What is the best metric for measuring success on Facebook and Twitter?How to measure your Social Media Success? | Company Connecting
Category: Blog
By Janice
08/02/2017
The problem of assessing the effectiveness of publishing on social media is not a lack of measurement, but rather a paradox of choice: there are so many metrics, but no clear consensus on what the best metric for gauging the effectiveness of the platform might be.

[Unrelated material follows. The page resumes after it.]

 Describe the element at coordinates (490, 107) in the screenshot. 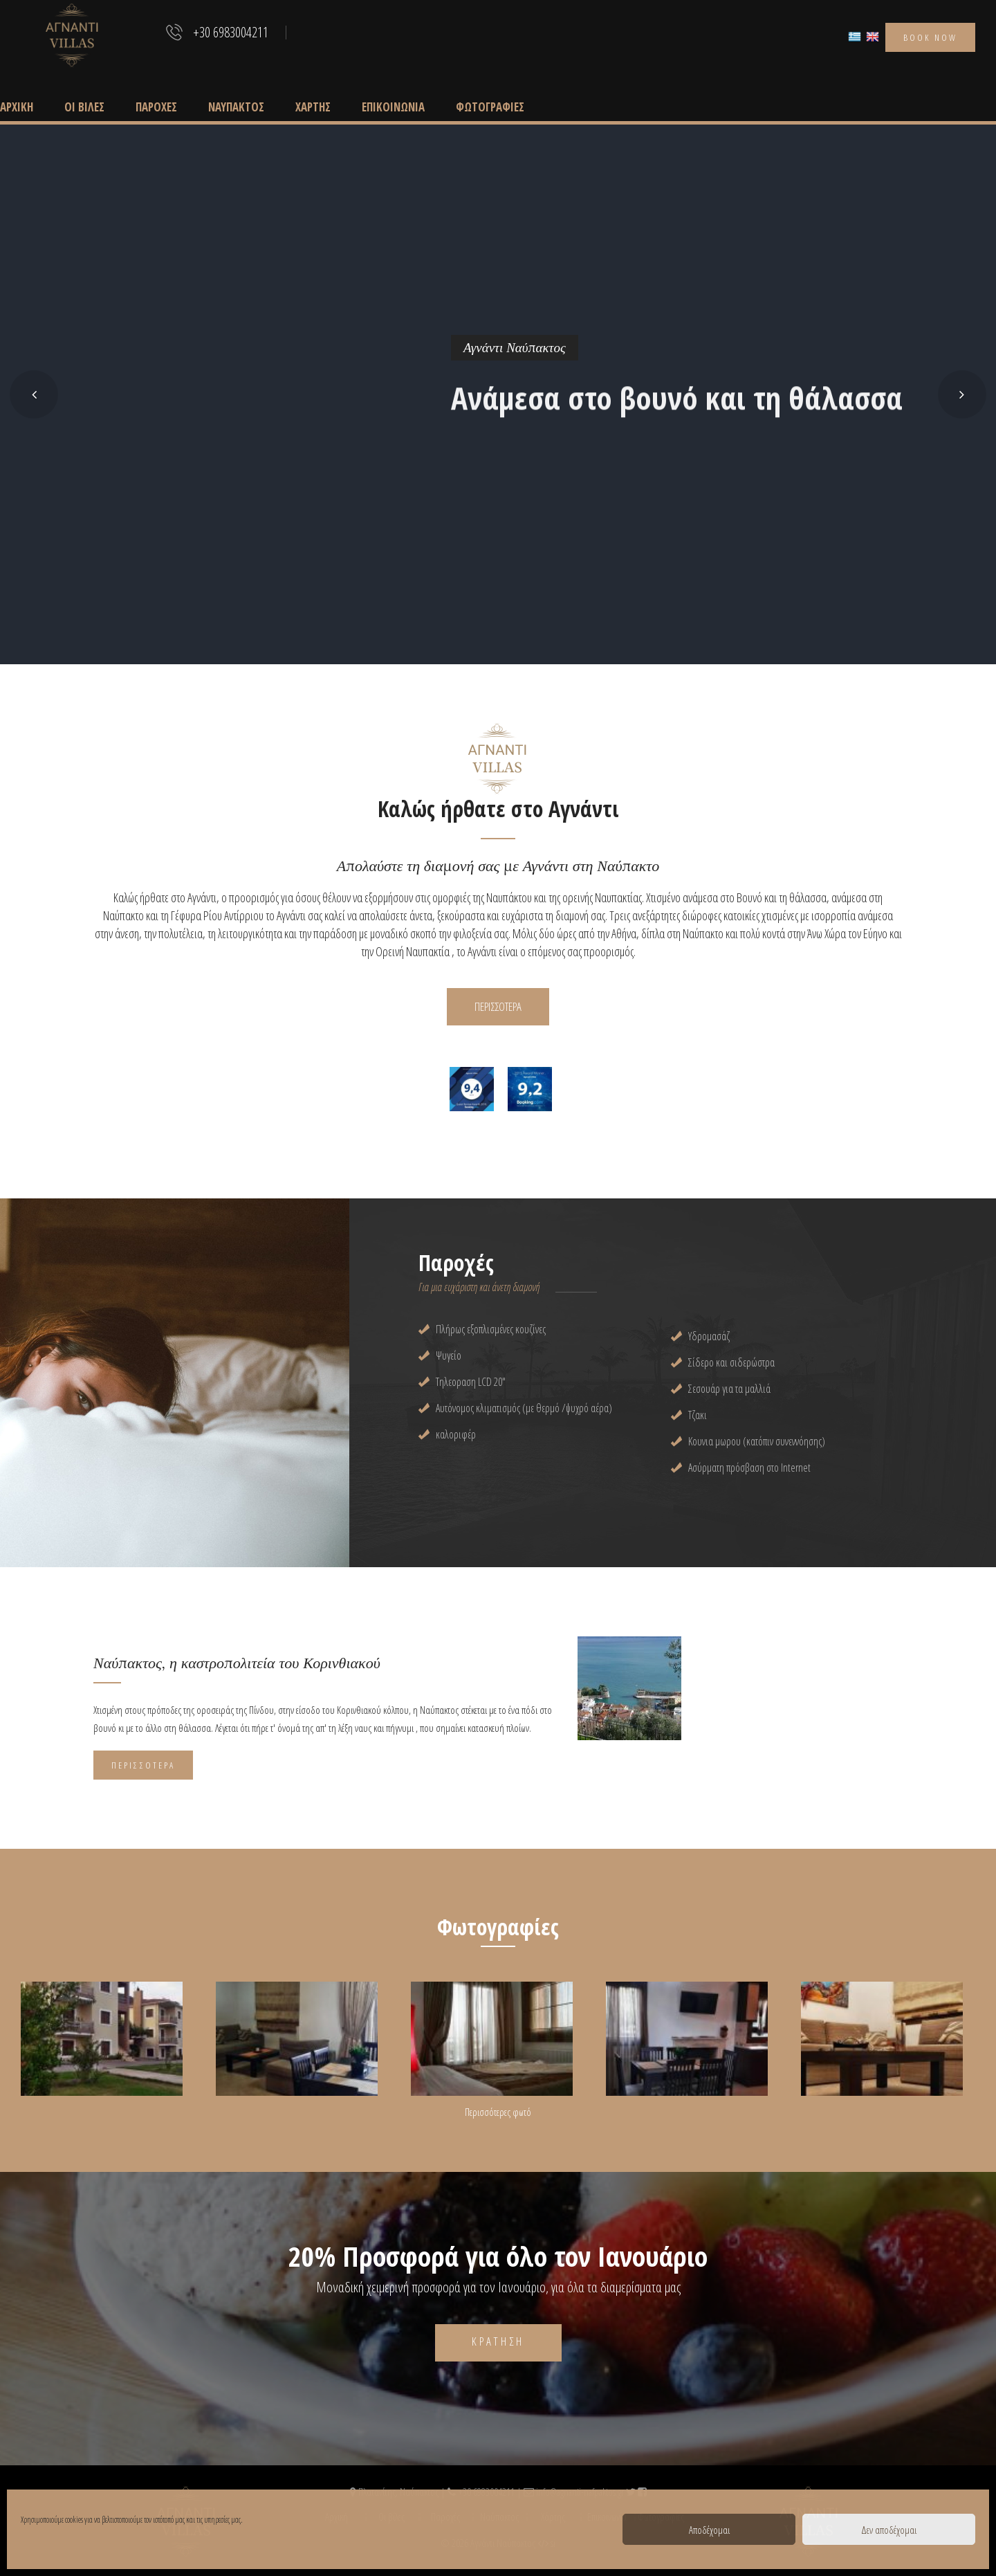 I see `Φωτογραφίες` at that location.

This article explores the benefits and drawbacks of a variety of metrics frequently used by publishers to measure return on investment (ROI) on social media, and ultimately concludes that the only metric which accurately measures social ROI is the percentage of pageviews from Social (PPS).
Reach
Benefits of reach
‘Reach’ refers to the number of people on whose social feed a post appears; it reflects how broadly the publisher’s content has been seen by users on the platform. Reach is, therefore, important for brand visibility.
Drawbacks of reach
High reach does not necessarily deliver high pageviews, because content appearing on the screen does not guarantee the reader clicks through to the article. It’s not uncommon that a social media post will have a high CTR, only because its reach was low.
Pageviews
Benefits of pageviews
Pageviews most directly relate to how publishers generate revenue online and are widely used to compare performance of individual articles on a publisher’s website.
Drawbacks of pageviews
A publisher will get traffic (and so pageviews) from many different sources (for example: email, direct, Google search, social media and others). Pageviews alone don’t isolate the significance of any one particular source at driving traffic. Absolute pageviews also vary by order of magnitude depending on the particular news being reported at any one time. This makes clearly resolving more modest gains very difficult.
Click-through rate (CTR)
Benefits of CTR
CTR is defined as clicks divided by impressions and allows a publisher to compare the effectiveness of individual posts at converting reach to clicks through to their website. It’s also widely used to track the effectiveness of ads and promoted content.
Drawbacks of CTR
Posts with a high CTR can deliver low pageviews if the reach of those posts was low. Therefore, it is an ineffective measure in isolation as it does not reflect the significance of increased overall pageviews for publishers.
Why percentage of pageviews from Social (PPS) is the best measure of ROI on Social
Percentage of pageviews from Social alone measures the capability of a publisher’s social channels to convert readers to clicks relative to their other channels. Using metrics, such as pageviews, reach or CTR, cannot measure the effectiveness of Social as they are too volatile and react too heavily to big news events.
For example, during the Paris attacks in November 2015, publishers received significant increases in absolute traffic for stories about the attacks. We’ve shown data for one of our clients below, a popular French news publisher. The chart below shows a ~500% spike in pageviews from Facebook around the time of the attacks. However, if we look at the ratio of pageviews from Facebook to all pageviews, the spike is very much less pronounced. There is still some increase, which is indicative of the fact that social media is a good platform for distributing important news, but the increase is much more modest. In proportion, Facebook did not deliver much more traffic than the publisher’s other sources (despite the fact that the reach and CTR for these posts was much higher than normal). The spike in pageviews was due to the unusual level of interest in that particular story, not due to an optimised sharing strategy. The metric pageviews from Facebook is a good judge of how interesting the story is, but not how effective Facebook itself is at driving traffic.

If the PPS increases, that is because the effectiveness of social media at delivering traffic to the publisher’s site has increased. Only by looking at the PPS can publishers measure and quantify the ROI in social media.